▶ **Goal of the exercise**
Set the whole listing down again, word for word, with no pictures.
☆ ☆ ☆ ☆ ☆
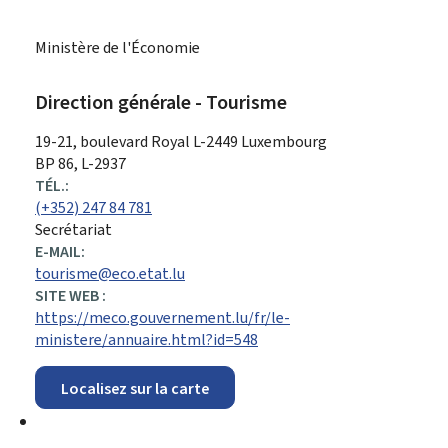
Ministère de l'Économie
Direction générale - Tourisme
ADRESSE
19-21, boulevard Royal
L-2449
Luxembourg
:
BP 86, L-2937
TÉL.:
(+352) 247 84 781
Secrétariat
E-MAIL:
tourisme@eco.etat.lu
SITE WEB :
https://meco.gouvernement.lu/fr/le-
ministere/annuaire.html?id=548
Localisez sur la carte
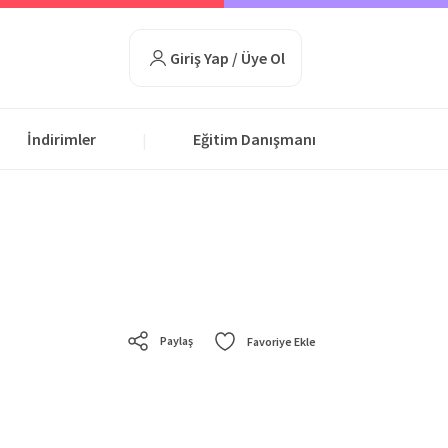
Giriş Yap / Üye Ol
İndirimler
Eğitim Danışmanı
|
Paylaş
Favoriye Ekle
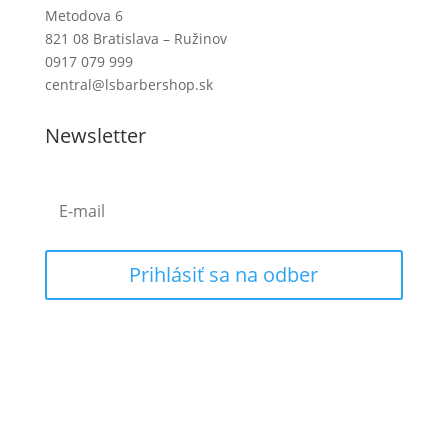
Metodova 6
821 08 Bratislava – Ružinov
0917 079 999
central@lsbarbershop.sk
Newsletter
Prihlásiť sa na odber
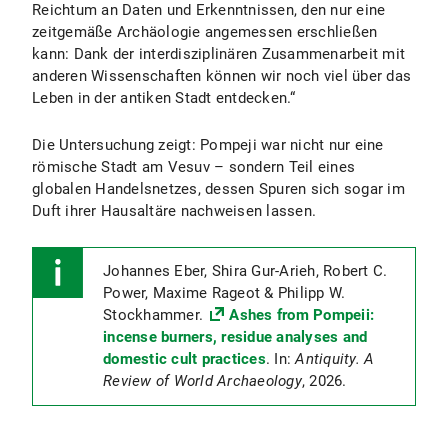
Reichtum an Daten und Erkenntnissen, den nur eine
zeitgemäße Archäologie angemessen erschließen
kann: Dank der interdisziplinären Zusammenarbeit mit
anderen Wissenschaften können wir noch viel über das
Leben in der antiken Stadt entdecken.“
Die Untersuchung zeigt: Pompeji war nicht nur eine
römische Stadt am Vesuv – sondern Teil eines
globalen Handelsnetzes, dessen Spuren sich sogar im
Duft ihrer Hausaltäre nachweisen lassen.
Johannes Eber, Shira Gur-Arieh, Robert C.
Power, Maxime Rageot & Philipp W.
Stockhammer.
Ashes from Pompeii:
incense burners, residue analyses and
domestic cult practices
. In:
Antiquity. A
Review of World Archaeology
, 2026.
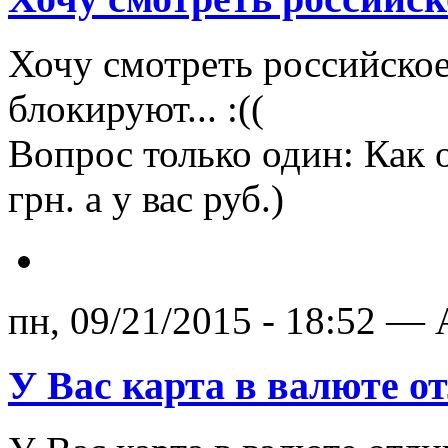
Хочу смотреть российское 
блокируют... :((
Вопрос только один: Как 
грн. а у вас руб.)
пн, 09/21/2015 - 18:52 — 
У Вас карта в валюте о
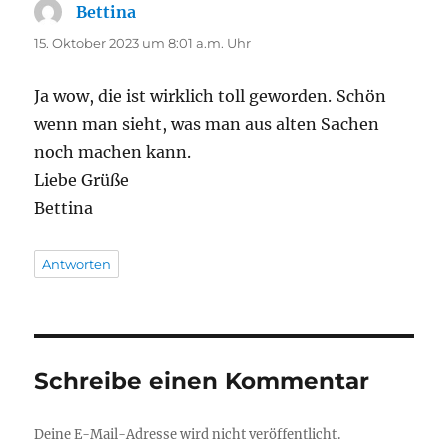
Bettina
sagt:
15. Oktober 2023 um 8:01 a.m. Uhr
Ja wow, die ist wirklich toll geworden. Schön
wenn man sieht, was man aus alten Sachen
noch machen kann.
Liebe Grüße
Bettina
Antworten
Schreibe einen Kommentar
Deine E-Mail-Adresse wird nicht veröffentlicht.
☆ ☆ ☆ ☆ ☆
▶ **Solution**
Ministère de l'Économie
Direction générale - Tourisme
ADRESSE
19-21, boulevard Royal
L-2449
Luxembourg
:
BP 86, L-2937
TÉL.:
(+352) 247 84 781
Secrétariat
E-MAIL:
tourisme@eco.etat.lu
SITE WEB :
https://meco.gouvernement.lu/fr/le-
ministere/annuaire.html?id=548
Localisez sur la carte
Giriş Yap / Üye Ol
İndirimler
Eğitim Danışmanı
|
Paylaş
Favoriye Ekle
Metodova 6
821 08 Bratislava – Ružinov
0917 079 999
central@lsbarbershop.sk
Newsletter
Prihlásiť sa na odber
Reichtum an Daten und Erkenntnissen, den nur eine
zeitgemäße Archäologie angemessen erschließen
kann: Dank der interdisziplinären Zusammenarbeit mit
anderen Wissenschaften können wir noch viel über das
Leben in der antiken Stadt entdecken.“
Die Untersuchung zeigt: Pompeji war nicht nur eine
römische Stadt am Vesuv – sondern Teil eines
globalen Handelsnetzes, dessen Spuren sich sogar im
Duft ihrer Hausaltäre nachweisen lassen.
Johannes Eber, Shira Gur-Arieh, Robert C.
Power, Maxime Rageot & Philipp W.
Stockhammer.
Ashes from Pompeii:
incense burners, residue analyses and
domestic cult practices
. In:
Antiquity. A
Review of World Archaeology
, 2026.
Хочу смотреть российское 
блокируют... :((
Вопрос только один: Как 
грн. а у вас руб.)
пн, 09/21/2015 - 18:52 — 
У Вас карта в валюте о
Bettina
sagt:
15. Oktober 2023 um 8:01 a.m. Uhr
Ja wow, die ist wirklich toll geworden. Schön
wenn man sieht, was man aus alten Sachen
noch machen kann.
Liebe Grüße
Bettina
Antworten
Schreibe einen Kommentar
Deine E-Mail-Adresse wird nicht veröffentlicht.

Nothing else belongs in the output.